The task >> Only the lines below from the one containing "advertisement" through the one containing "liudutang@gmail.com" belong in the answer, repeated exactly and without pictures.

Records contained in a dataset:
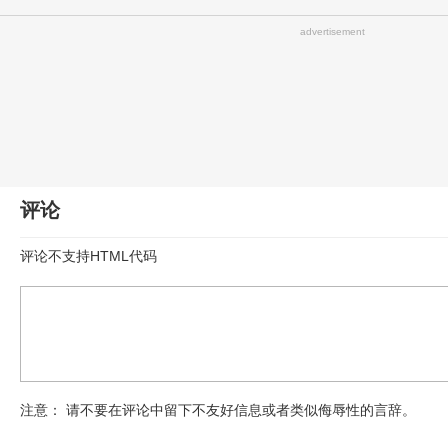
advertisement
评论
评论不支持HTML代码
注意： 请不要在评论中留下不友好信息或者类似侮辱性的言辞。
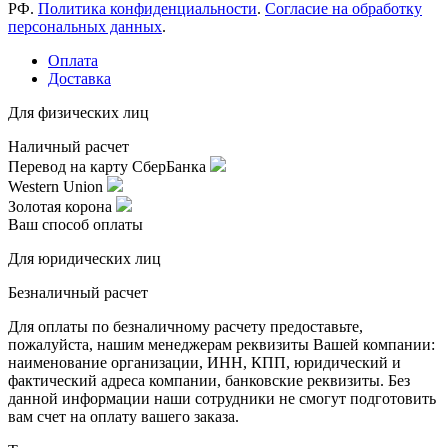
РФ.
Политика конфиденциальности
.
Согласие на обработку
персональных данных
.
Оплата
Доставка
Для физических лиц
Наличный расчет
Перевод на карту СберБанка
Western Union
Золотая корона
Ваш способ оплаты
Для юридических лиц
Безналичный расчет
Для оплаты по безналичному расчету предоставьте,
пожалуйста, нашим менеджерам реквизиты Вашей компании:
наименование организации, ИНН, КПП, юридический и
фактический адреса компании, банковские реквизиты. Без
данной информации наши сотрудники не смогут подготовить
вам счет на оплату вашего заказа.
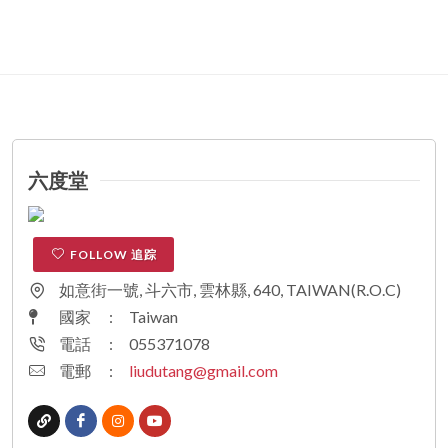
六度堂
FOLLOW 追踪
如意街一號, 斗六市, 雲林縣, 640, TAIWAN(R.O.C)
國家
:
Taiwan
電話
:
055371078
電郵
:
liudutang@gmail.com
==
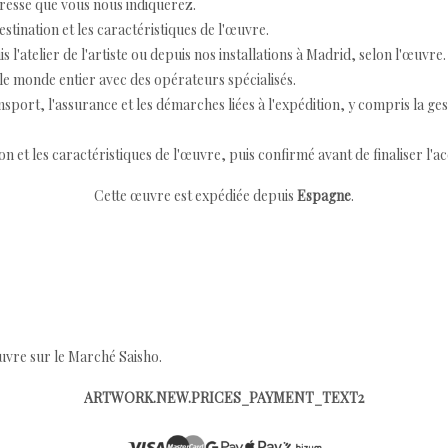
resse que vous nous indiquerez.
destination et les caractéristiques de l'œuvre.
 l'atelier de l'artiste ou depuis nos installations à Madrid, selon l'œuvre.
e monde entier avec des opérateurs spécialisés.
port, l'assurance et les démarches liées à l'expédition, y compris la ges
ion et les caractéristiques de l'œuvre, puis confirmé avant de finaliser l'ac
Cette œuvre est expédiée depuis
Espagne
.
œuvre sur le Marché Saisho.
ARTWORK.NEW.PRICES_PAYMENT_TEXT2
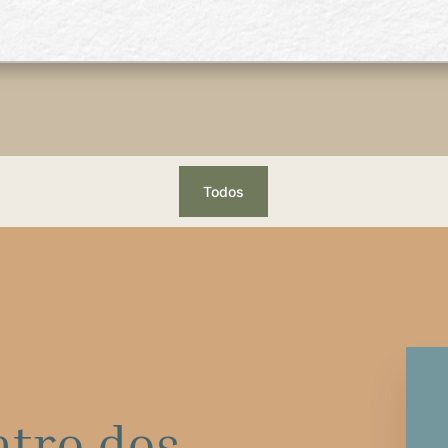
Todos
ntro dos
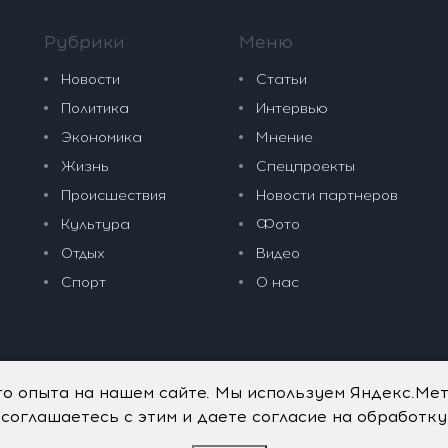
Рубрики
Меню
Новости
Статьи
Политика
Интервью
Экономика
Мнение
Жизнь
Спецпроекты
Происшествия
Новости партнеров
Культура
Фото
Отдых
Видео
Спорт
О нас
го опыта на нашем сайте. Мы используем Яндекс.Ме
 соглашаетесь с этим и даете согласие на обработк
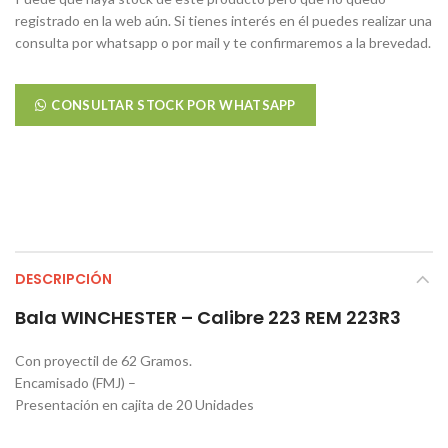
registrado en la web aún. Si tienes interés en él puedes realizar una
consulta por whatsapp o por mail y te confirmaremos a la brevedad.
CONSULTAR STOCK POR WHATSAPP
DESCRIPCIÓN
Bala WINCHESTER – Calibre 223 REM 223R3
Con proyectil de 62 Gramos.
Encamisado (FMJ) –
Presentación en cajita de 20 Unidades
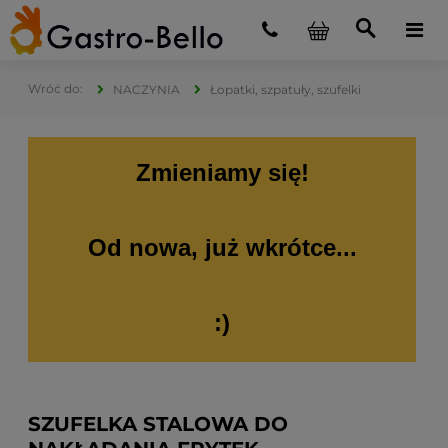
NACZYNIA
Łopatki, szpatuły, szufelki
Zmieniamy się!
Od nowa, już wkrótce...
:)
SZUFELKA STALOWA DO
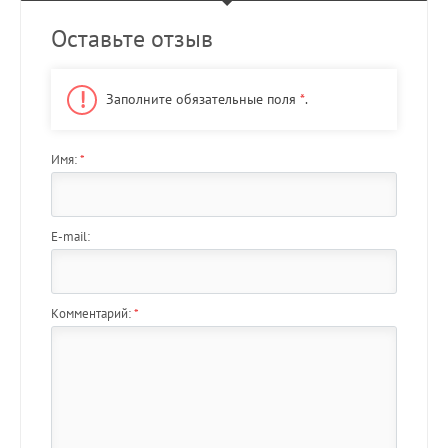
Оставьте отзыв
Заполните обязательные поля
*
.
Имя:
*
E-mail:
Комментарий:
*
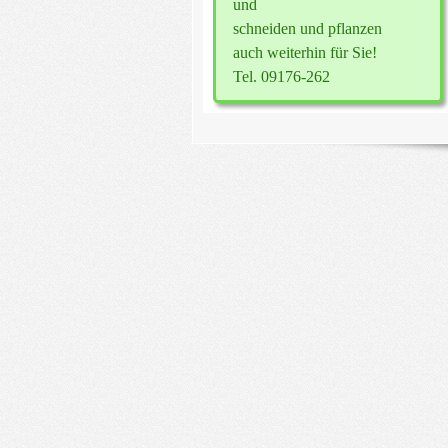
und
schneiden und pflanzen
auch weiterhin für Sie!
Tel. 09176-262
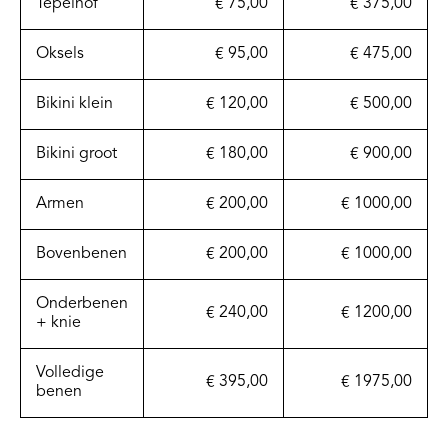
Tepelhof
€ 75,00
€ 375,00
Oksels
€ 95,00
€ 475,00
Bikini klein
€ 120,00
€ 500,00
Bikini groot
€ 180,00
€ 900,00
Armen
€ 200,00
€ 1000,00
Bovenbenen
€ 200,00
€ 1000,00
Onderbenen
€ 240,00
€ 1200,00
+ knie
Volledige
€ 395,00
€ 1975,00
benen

Solution to the problem >>
advertisement
评论
评论不支持HTML代码
注意： 请不要在评论中留下不友好信息或者类似侮辱性的言辞。
РФ.
Политика конфиденциальности
.
Согласие на обработку
персональных данных
.
Оплата
Доставка
Для физических лиц
Наличный расчет
Перевод на карту СберБанка
Western Union
Золотая корона
Ваш способ оплаты
Для юридических лиц
Безналичный расчет
Для оплаты по безналичному расчету предоставьте,
пожалуйста, нашим менеджерам реквизиты Вашей компании:
наименование организации, ИНН, КПП, юридический и
фактический адреса компании, банковские реквизиты. Без
данной информации наши сотрудники не смогут подготовить
вам счет на оплату вашего заказа.
六度堂
FOLLOW 追踪
如意街一號, 斗六市, 雲林縣, 640, TAIWAN(R.O.C)
國家
:
Taiwan
電話
:
055371078
電郵
:
liudutang@gmail.com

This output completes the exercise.